Keren Regal קרן רגאל

Personal information
- Nationality: Israel
- Born: January 23, 1977 (age 49)

Sport
- Sport: Swimming
- Strokes: 50 m freestyle 200 m medley 400 m medley

= Keren Regal =

Israeli swimmer

Keren Regal (קרן רגאל; born January 23, 1977) is an Israeli former Olympic swimmer.

== Biography ==
Regal was born in Heftziba, a kibbutz in northern Israel. In the age of 8 she joined Hapoel Gilboa swimming club.

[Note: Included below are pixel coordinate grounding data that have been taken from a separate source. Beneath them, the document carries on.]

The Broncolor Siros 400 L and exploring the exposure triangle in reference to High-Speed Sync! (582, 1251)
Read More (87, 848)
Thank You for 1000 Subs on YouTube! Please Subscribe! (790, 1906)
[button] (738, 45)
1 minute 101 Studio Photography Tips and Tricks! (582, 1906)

In 1991, She competed in the Juvenile European Aquatics Championships in Antwerp, Belgium in which she set a new Israeli record for 200 metres Individual Medley with a time of 2:25.47 breaking the 10 years record of Lior Birkan (2:27.87). At the same year, she also broke the Israeli record of 50 metres Freestyle.

She competed for Israel at the 1992 Summer Olympics in Barcelona, Spain, at the age of 15. In the Women's 400 metres Individual Medley she came in 29th with a time of 5:07.97, in the Women's 200 metres Individual Medley she came in 37th with a time of 2:27.85, and in the Women's 50 metres Freestyle she came in 41st with a time of 27.93. As of 2018, she was the youngest Olympic participant ever for Israel.

In 1993, She won a gold medal at the 14th Macabiah games.

She retired from swimming at the age of 17. Today, she works as a veterinarian and trains Newfoundland dogs for competitions.